You had intel that he cheated in a previous relationship. That was a caveat. You were forewarned, but you just had to have him anyway.
Dump the boyfriend, if you're the jealous-type! A straight-guy is going to look at a pretty-lady!
Going to couple's counseling and whatnot...you need to take a chill-pill and get a personal therapist to deal with your own insecurities. He ain't your husband, you're together on an honor-system. You're the one who wants to hang-on to him for dear-life; even though you somehow feel you should have control over what his roving-eyes can see!
How does somebody else make you feel ugly? Did he call you ugly? Did he send you a meme that said you're ugly? If you think he wants other women, let him go! He's driving you nuts, seems that's reason enough to kick him to the curb!
Boyfriends are disposable and replaceable! As are jealous insecure-girlfriends. To put-up with all this, and stay; he must care something about you.
If you didn't have a boyfriend, you'd still hate your own body; and hate on women whom you felt look better than you do. That's an inner-issue. Just their existence and presence would make you feel bad about yourself, or self-conscious; but you're projecting your anxieties onto your shady booty-peeping boyfriend. You knew he was a cheater, and still went for it. Who's fault is that?
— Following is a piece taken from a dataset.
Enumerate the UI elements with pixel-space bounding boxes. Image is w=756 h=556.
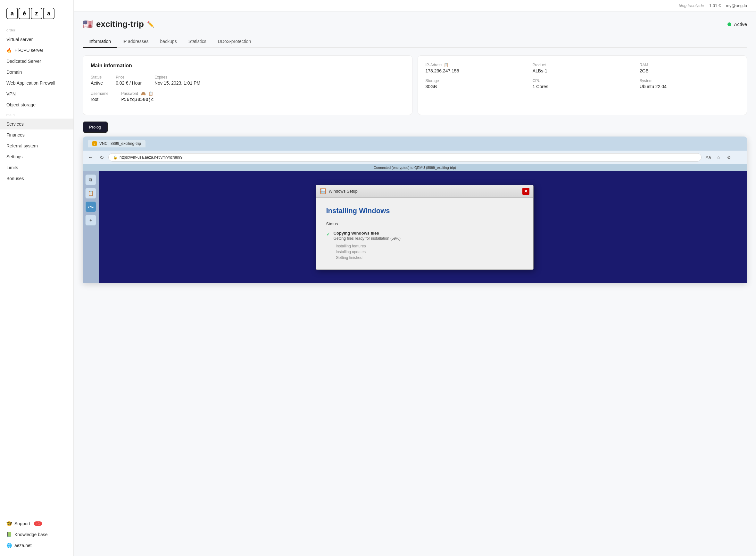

Go find yourself another boyfriend. I'd bet you a silk pouch full of diamonds, you'd behave the same with any guy! You'd blame him for your insecurities as well! No man would have a moment's peace; because you'd be too busy beating him up for what this guy did! If a female walks by, you'll lock-on to his face to see where his eyes are! Boyfriends are not held to the same standards and boundaries as husbands! This dude is not even your fiancé!
If someone hot walks into the room; heads will turn, or eyes will shift! Regardless of gender! A woman who is confident in herself, and works with what God and nature gave her; will get just as much male-attention, and female-envy. Guys are conditioned by double-standard societal acceptance to gawk at females. It's supposed to prove and confirm you're heterosexual. Decency and maturity teaches us to consider the feelings of the person we're with. If that kind of courtesy isn't there; then maybe he shouldn't be either.
You were fearfully and wonderfully made by God. Your self-worth and attractiveness doesn't hang on the opinion of any man. If a guy makes you feel all that bad, maybe you should become a nun; or live the rest your life in celibacy. You can't handle having a boyfriend. Not a straight-one anyway!
You cannot, and should not, allow any man to drive you into this state of mind; or make you feel as you've described in your post. I'll let the women who "feel you" post their support; but I'm going to tell you like it is.
We can't control how other people feel, think, or behave. If we want certain traits, standards, and character in a mate; we have to keep searching until we find them. Meanwhile, we use that time to work on our own issues. Most of your self-hatred and body-shame is self-inflicted. He didn't create you! You're healthy, have all your limbs, all your digits, all your toes; and all your body-parts and senses function. You can't blame everything that makes you feel bad about yourself on men; or you may as well date women! Guess what, lesbians will do the same thing; and so will straight-women, when the guy is hot enough! Whether you've got a boyfriend or a husband, you can't help but look if you're not blind! You're peeping from your peripheral; just so he won't notice you checking-out cute-guys. You're so jealous, you'd be that hypocritical. The more jealous a person is, the less you can trust them. You can't curb his behavior with showering him in your insecurities; so you throw hissy-fits! Don't worry, he'll leave without being ejected! You're going to drive him away!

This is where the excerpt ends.